*** DATA Section Begins ***
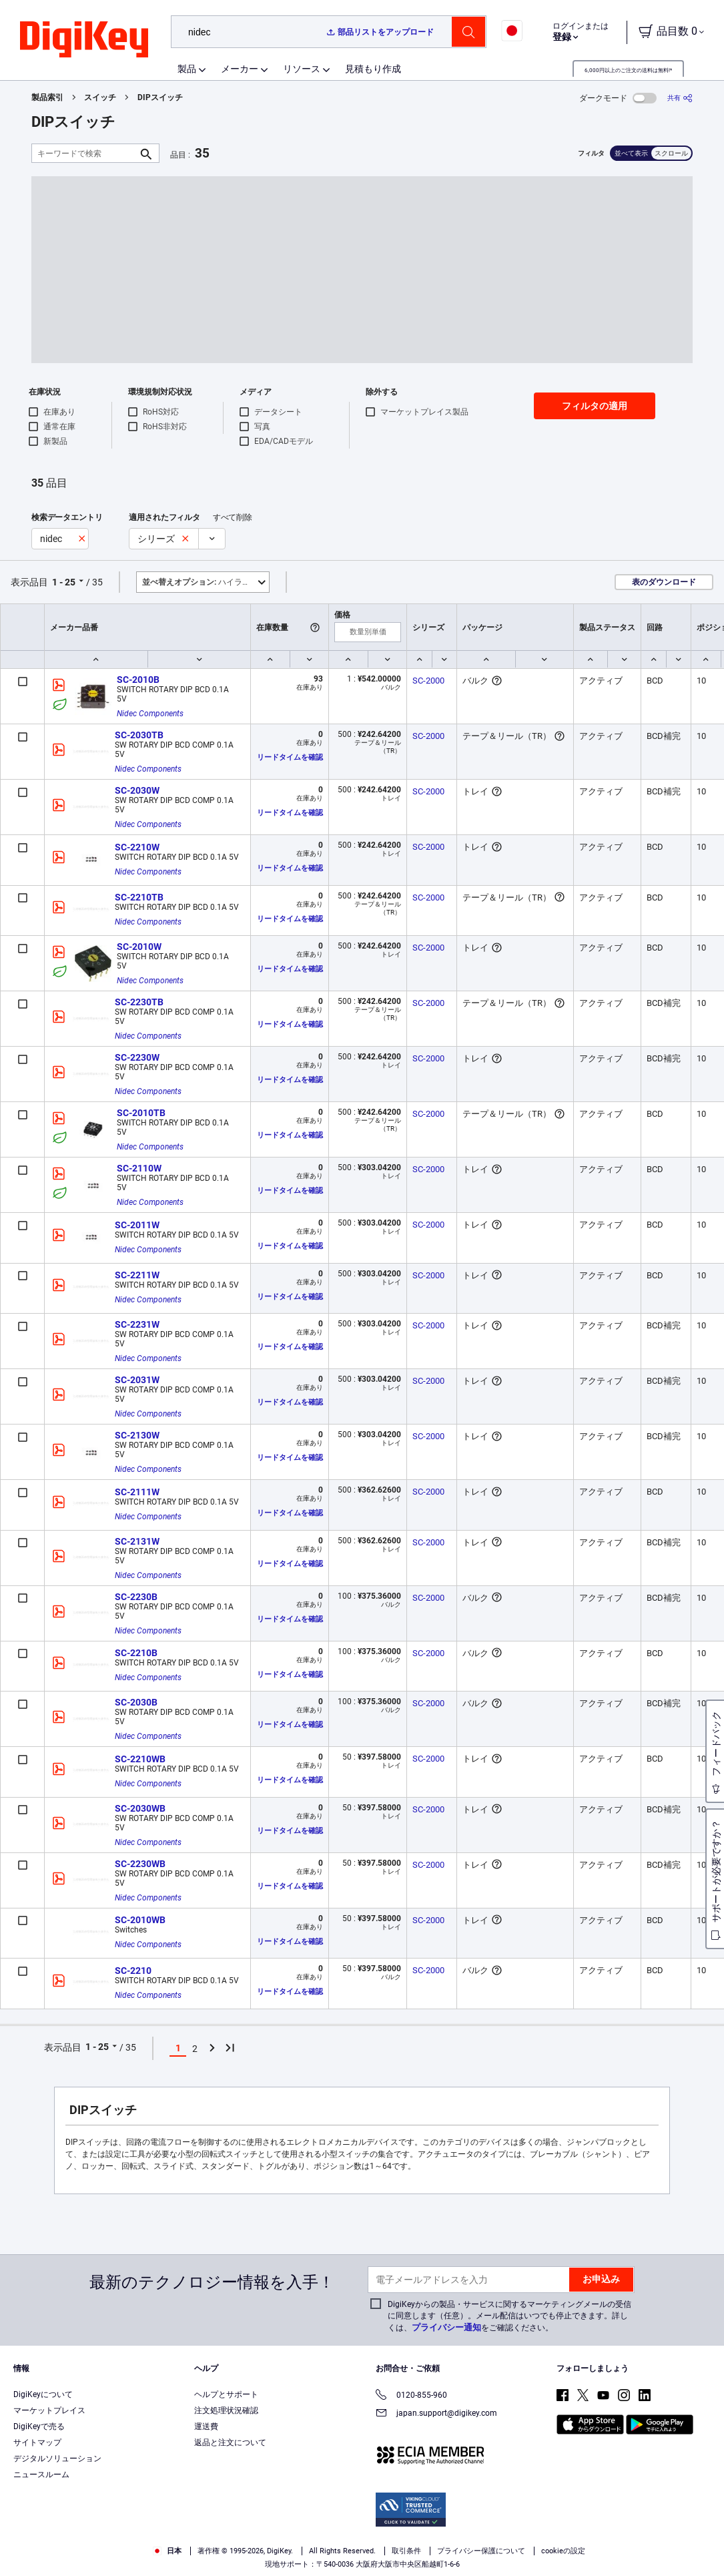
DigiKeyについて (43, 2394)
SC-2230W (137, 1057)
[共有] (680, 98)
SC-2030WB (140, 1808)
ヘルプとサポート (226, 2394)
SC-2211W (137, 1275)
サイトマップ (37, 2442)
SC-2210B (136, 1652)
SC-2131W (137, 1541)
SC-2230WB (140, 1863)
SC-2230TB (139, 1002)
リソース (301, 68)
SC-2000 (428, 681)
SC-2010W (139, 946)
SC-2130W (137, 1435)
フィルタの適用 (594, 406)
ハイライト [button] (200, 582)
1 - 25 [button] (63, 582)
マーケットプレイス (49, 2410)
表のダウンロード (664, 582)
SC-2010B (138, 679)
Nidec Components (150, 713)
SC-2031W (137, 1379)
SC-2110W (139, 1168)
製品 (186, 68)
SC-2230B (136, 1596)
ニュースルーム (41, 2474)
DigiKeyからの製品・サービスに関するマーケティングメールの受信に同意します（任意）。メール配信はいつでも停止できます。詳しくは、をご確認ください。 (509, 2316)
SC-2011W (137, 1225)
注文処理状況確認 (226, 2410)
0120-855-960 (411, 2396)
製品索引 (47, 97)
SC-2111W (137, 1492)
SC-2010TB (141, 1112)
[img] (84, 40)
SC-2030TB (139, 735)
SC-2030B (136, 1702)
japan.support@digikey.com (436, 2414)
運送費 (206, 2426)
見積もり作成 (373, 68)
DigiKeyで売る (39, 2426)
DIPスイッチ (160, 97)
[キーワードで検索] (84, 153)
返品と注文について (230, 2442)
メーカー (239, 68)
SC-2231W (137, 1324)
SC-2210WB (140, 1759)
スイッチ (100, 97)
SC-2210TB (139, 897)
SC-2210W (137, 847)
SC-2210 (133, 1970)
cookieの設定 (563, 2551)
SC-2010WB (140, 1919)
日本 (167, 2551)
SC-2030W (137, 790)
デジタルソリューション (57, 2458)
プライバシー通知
*** DATA Section Ends ***
*** DATA Section Begins ***
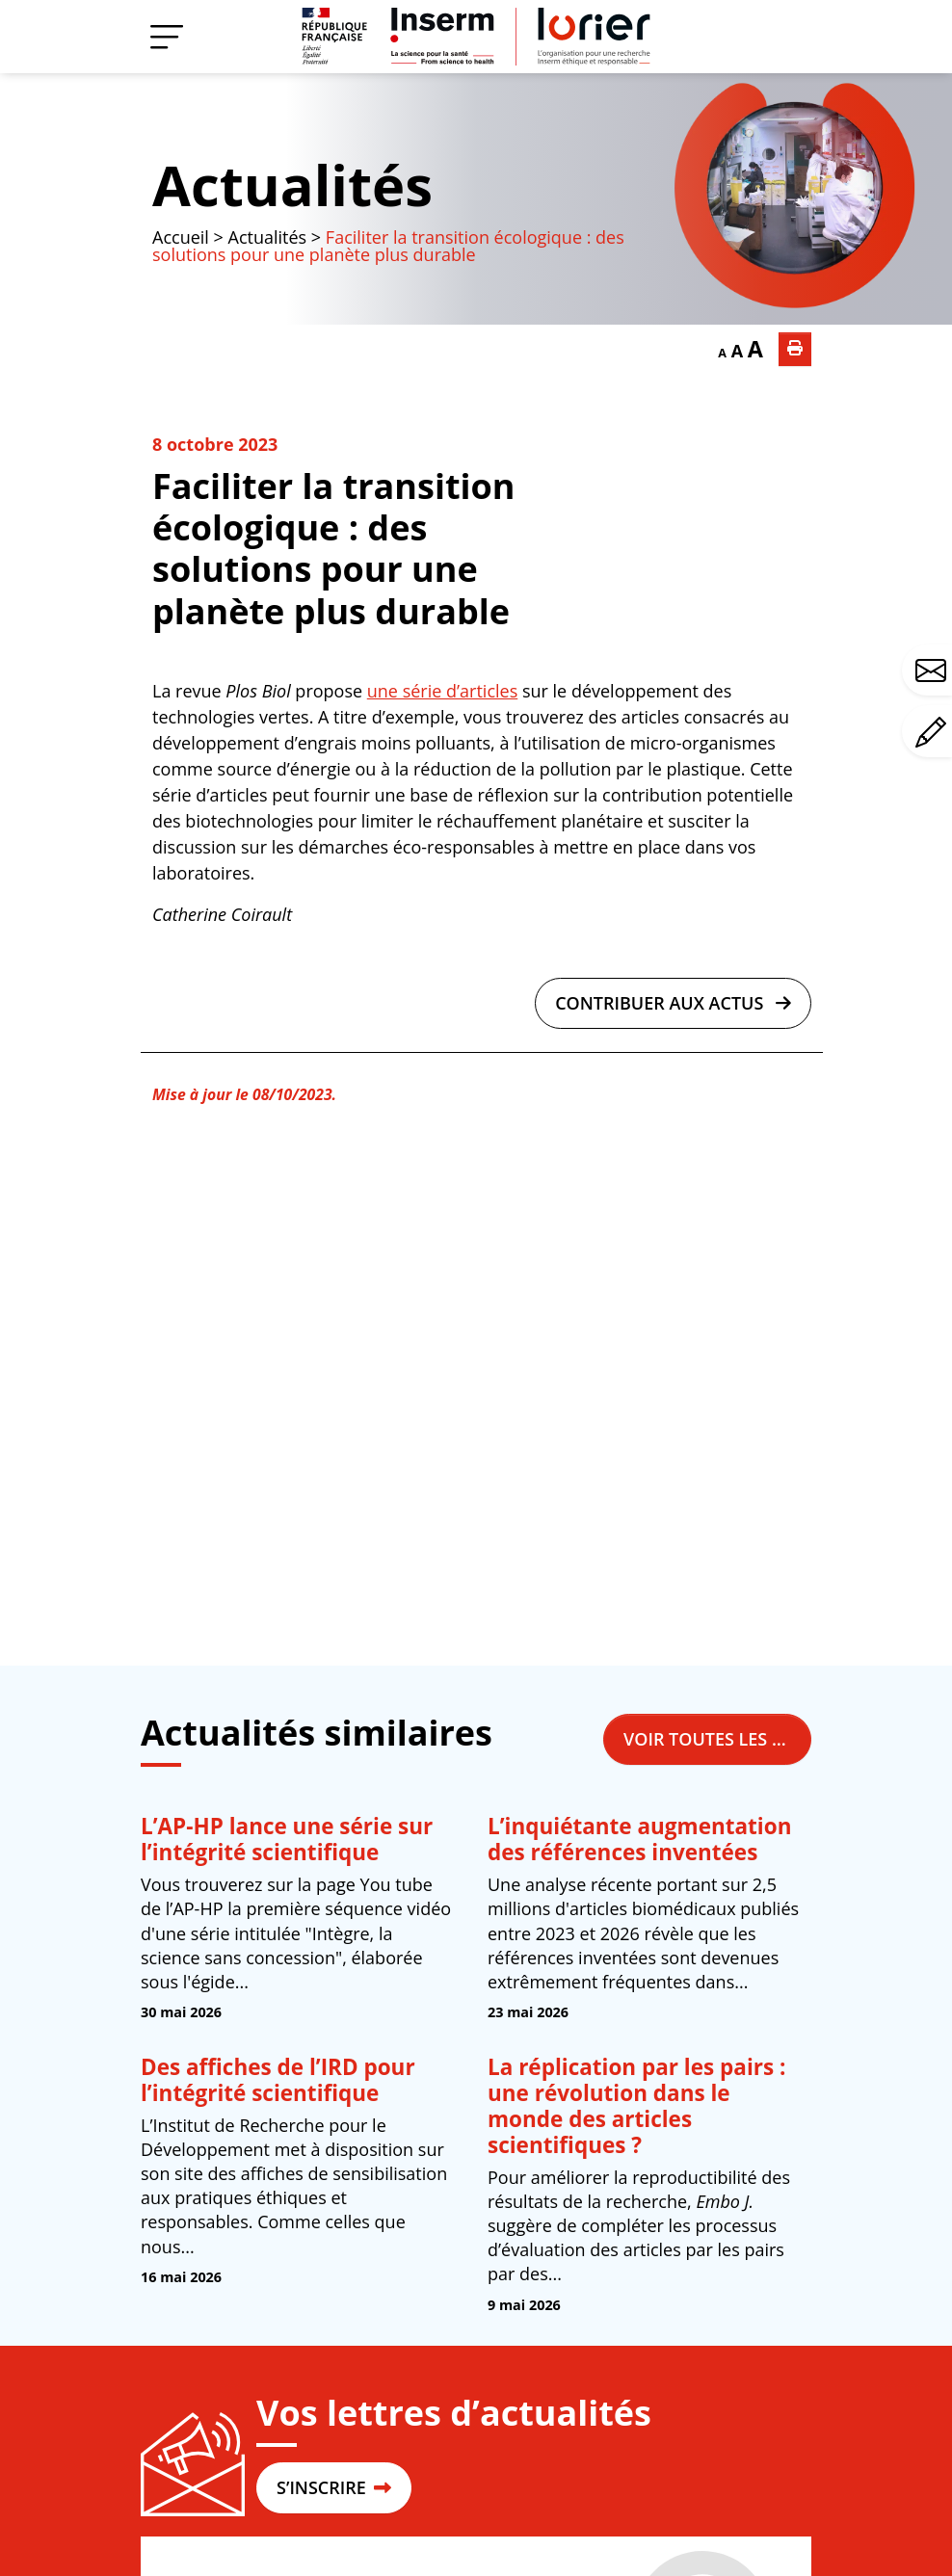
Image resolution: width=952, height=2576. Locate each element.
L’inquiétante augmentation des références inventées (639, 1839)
*** DATA Section Ends ***
*** DATA Section Begins ***
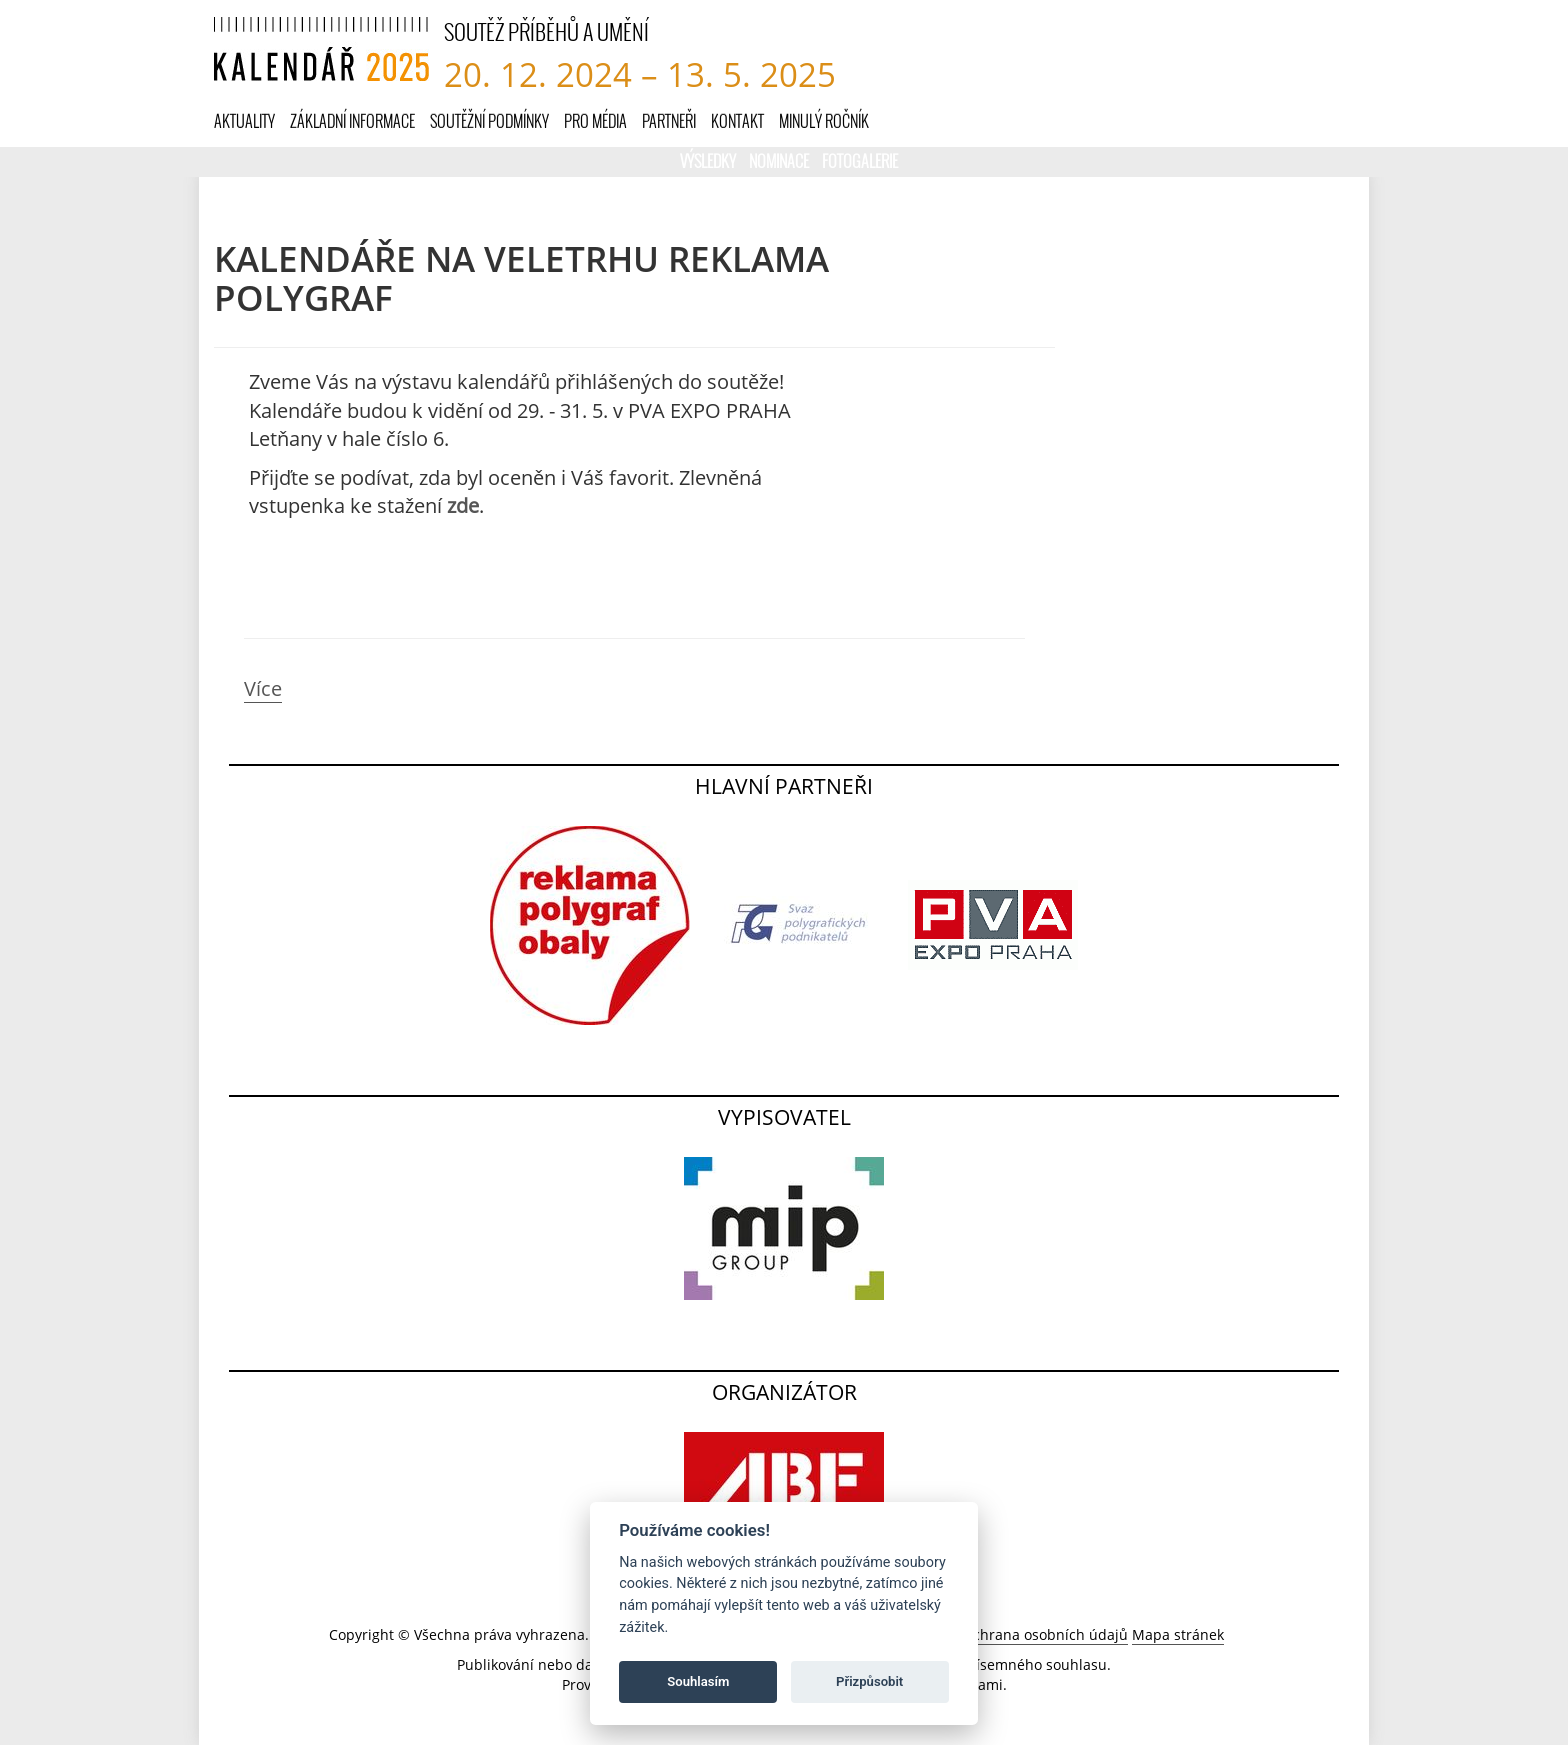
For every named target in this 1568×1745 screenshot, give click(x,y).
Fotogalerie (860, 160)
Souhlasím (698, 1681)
*** DATA Section Ends ***
Print, without alteration, only the lines above between the one holding "SC-2030WB (140, 1808)" and the one holding "DigiKeyで売る (39, 2426)", inclusive.

_ANSWER FOR THE TASK:_
SC-2030WB (140, 1808)
ヘルプとサポート (226, 2394)
SC-2211W (137, 1275)
サイトマップ (37, 2442)
SC-2210B (136, 1652)
SC-2131W (137, 1541)
SC-2230WB (140, 1863)
SC-2230TB (139, 1002)
リソース (301, 68)
SC-2000 (428, 681)
SC-2010W (139, 946)
SC-2130W (137, 1435)
フィルタの適用 (594, 406)
ハイライト [button] (200, 582)
1 - 25 [button] (63, 582)
マーケットプレイス (49, 2410)
表のダウンロード (664, 582)
SC-2010B (138, 679)
Nidec Components (150, 713)
SC-2031W (137, 1379)
SC-2110W (139, 1168)
製品 (186, 68)
SC-2230B (136, 1596)
ニュースルーム (41, 2474)
DigiKeyからの製品・サービスに関するマーケティングメールの受信に同意します（任意）。メール配信はいつでも停止できます。詳しくは、をご確認ください。 (509, 2316)
SC-2011W (137, 1225)
注文処理状況確認 (226, 2410)
0120-855-960 (411, 2396)
製品索引 (47, 97)
SC-2111W (137, 1492)
SC-2010TB (141, 1112)
[img] (84, 40)
SC-2030TB (139, 735)
SC-2030B (136, 1702)
japan.support@digikey.com (436, 2414)
運送費 (206, 2426)
見積もり作成 (373, 68)
DigiKeyで売る (39, 2426)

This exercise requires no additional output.